Seeking high-quality third-party data

Deep Inside The Iron Mountain Data Storage Facility
Employees walk along a roadway inside the Iron Mountain Inc. data storage facility in Boyers, Pennsylvania, U.S., on Feb. 13, 2018.
Stephanie Strasburg/Bloomberg

At InsurtechNY in March, Bryan Adams, head of catastrophe analytics at Arch Insurance, spoke on a panel discussing how to improve combine ratios using third-party data. Combine ratios add together loss and expense ratios, and are a measure of an insurance company's profitability.
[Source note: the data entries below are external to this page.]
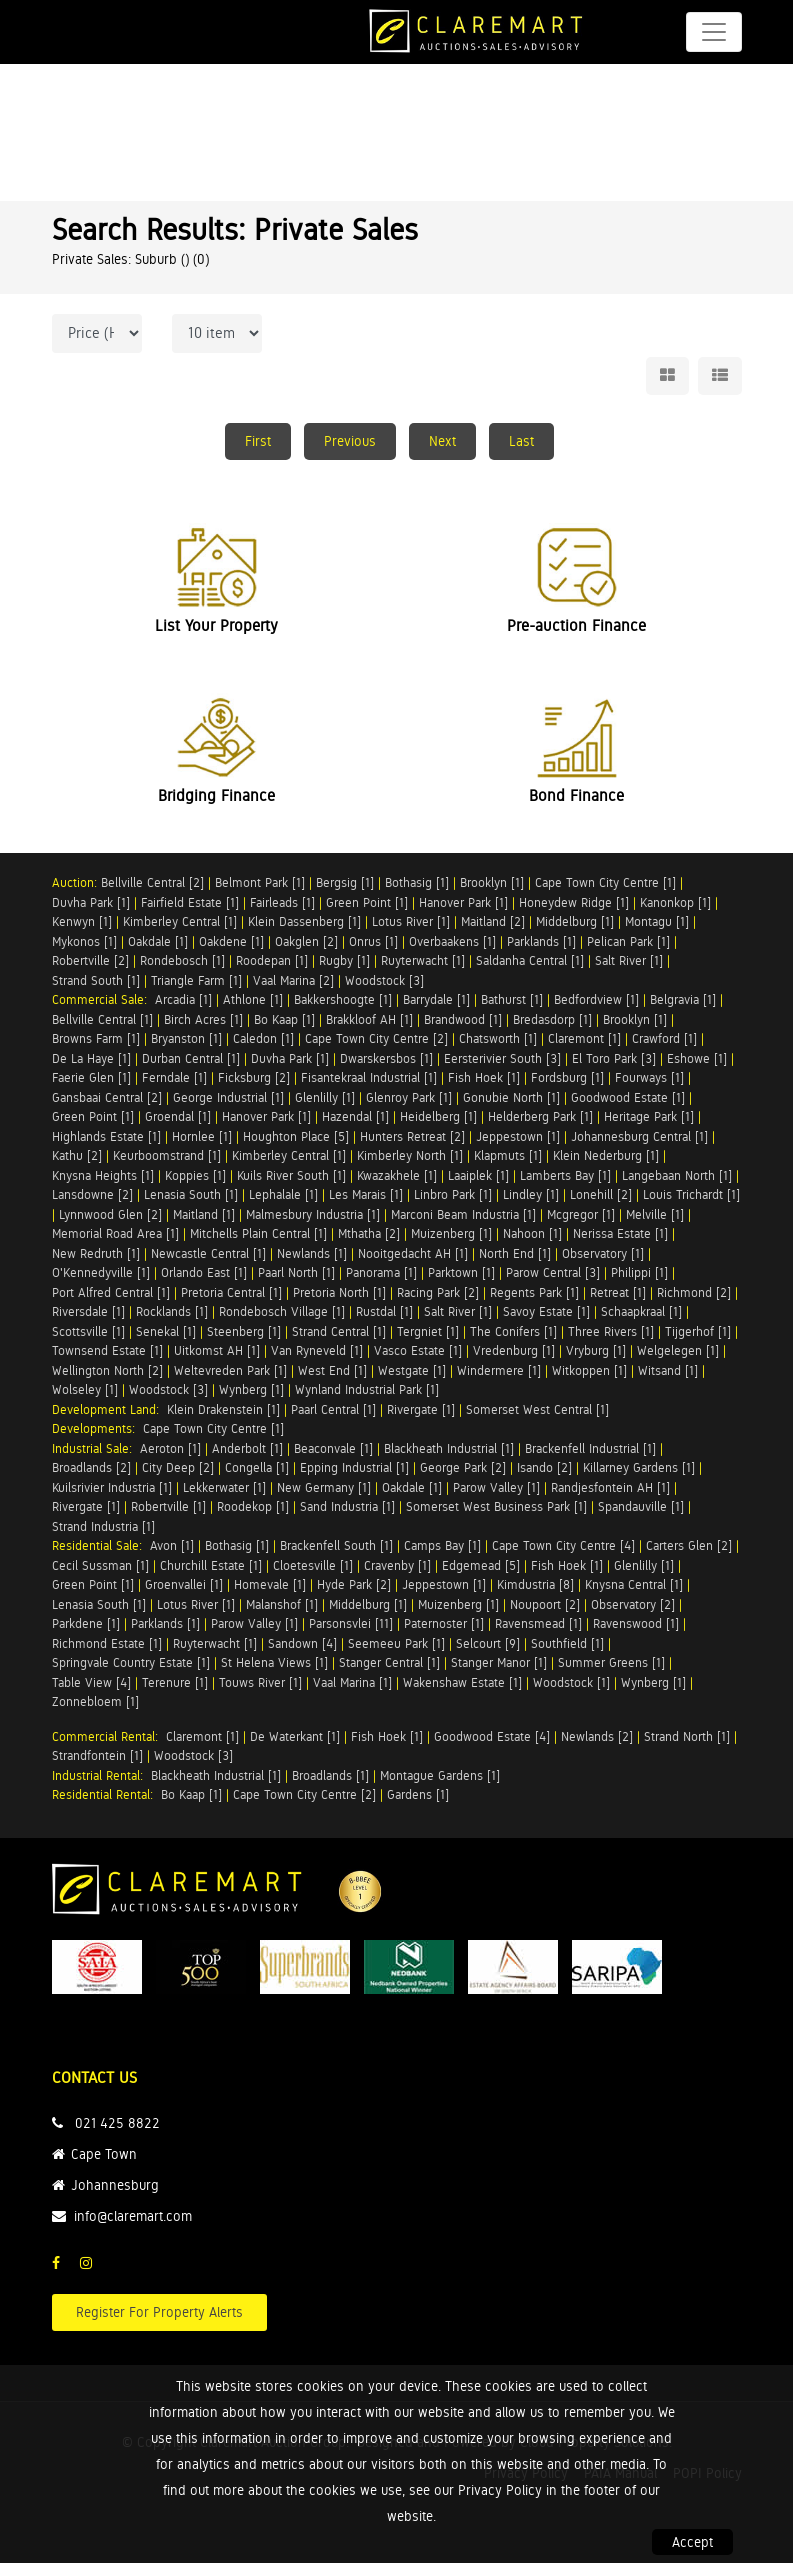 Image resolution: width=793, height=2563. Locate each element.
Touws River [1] (260, 1682)
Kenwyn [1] (82, 921)
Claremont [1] (584, 1038)
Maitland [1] (204, 1214)
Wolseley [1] (85, 1389)
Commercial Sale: (103, 999)
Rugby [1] (344, 960)
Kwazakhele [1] (397, 1175)
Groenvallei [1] (184, 1584)
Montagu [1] (657, 921)
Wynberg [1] (251, 1389)
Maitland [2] (493, 921)
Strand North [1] (687, 1736)
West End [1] (332, 1370)
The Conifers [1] (513, 1331)
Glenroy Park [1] (409, 1097)
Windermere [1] (499, 1370)
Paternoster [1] (444, 1623)
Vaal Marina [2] (293, 980)
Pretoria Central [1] (231, 1292)
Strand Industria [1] (103, 1526)
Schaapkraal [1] (641, 1311)
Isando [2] (544, 1467)
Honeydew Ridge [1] (574, 902)
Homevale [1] (270, 1584)
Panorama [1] (381, 1272)
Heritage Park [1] (649, 1116)
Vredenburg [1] (514, 1350)
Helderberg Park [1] (540, 1116)
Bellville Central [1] (102, 1019)
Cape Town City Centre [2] (376, 1038)
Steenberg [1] (244, 1331)
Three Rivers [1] (611, 1331)
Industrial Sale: (96, 1448)
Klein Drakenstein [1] (223, 1409)
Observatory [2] (633, 1604)
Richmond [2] (694, 1292)
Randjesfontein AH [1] (610, 1487)
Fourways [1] (649, 1077)
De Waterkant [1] (295, 1736)
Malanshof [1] (282, 1604)
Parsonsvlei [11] (351, 1623)
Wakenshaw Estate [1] (462, 1682)
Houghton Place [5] (296, 1136)
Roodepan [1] (272, 960)
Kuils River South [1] (291, 1175)
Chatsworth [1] (498, 1038)
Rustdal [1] (384, 1311)
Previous (350, 441)
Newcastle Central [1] (208, 1253)
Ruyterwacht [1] (423, 960)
Their importance to insurers means that the data used to calculate these ratios has to be correct and accurate. That data even drills down to imagery used to authenticate details about property being covered, for example. Such imagery is now subject to AI processing to improve accuracy. Digital Insurance spoke with Adams after the conference about how Arch manages third-party data and meets these accuracy and operations challenges.

What is Arch Insurance’s process for dealing with third-party data and choosing sources?

Bryan Adams of Arch Insurance
Bryan Adams, head of catastrophe analytics, Arch Insurance.
One of the difficulties in obtaining third-party data is the amount of it that actually exists out in the ecosystem. It ends up being a little bit more about trying to find data that's fit for purpose, and making sure that we aren't just consuming all types of data from all vendors, that it's really about understanding the value that it brings. And then going out and seeking different types of vendors, maybe vendors in the same space and understanding the strengths and weaknesses of each as we look to bring them in. But it's really in many ways about selecting the right data for the right purpose.

What criteria do you use to select the right data?

It's more specific, as we talk about fit for purpose. For example, in light of inflation and other changes in the economy, for valuation, it may just be looking for data sets that take that into account on a more frequent basis, or bringing in that information so that it's more relevant and more updated. It's keeping track with the time center in place. It really depends on each of the individual datasets, unfortunately, to make sure. But overall, probably timeliness. That it's not stagnant and it's continually updated.

What are the challenges for the insurance industry in handling third-party data?

It's navigating all the different sources that are out there. As we saw at InsurtechNY, there's a lot of vendors selling a lot of data. With insurance, it's hard to always tease out the return on investment on that data. A lot of it is hypothetical in nature. It's trying to understand the problem that you're trying to solve, and selecting an approach or data that helps you solve that problem, and not the other way around. Not letting vendors tell you the problem that they're trying to solve is actually the problem or optimizations that you want to solve for, and finding the data that fits that.

What are some methods or approaches that carriers can use to solve those issues?

Data and analytics, understanding the book, understanding claims, understanding the drivers of claims, understanding any type of perils that a company may write in and having a grasp on what is driving the need for third-party data. It could be on the loss reduction side, it could be on the expense reduction side. But what is the goal of what you're trying to do? Make sure that it's clearly defining what you're trying to define, which will then help in ROI calculations and being able to select data that makes sense.

Is there room for new entrants in this space?

For some of these products, the barrier to entry is quite low. Some of them, maybe not. But there's absolutely opportunity for new startups to get involved in the space and be able to get some traction relatively quickly.

What is Arch Insurance watching out for or expecting to see?

There's two trends I see. One is around AI, more specifically, bringing together multiple different data sources to mine that information in a more generic fashion. We're just scratching the surface on it, as we continue to go forward. The second piece is remote sensing in general, whether it's through higher resolution satellites, higher resolution camera systems on fixed wing aircraft. Then using that information, and drones, to understand the landscape or particular structure at a much higher resolution than before. Those are the two areas that I'm watching out for, to see them come to fruition over the next few years.

Is the quality of images from remote sensing changing?

I've seen this space go through tremendous improvements in frequency and resolution over the past few years. That's really a result of better camera systems. Now after an event happens, within 24 to 48 hours, we have high resolution imagery that's shot one, two, three days in a row after an event. The Maui fires are a great example of having satellites capture that information. Within 48 hours, we knew the full footprint, all the buildings that were damaged. That has gone a long way to help the insurance industry just understand and quantify risk, but also assess each individual policyholder.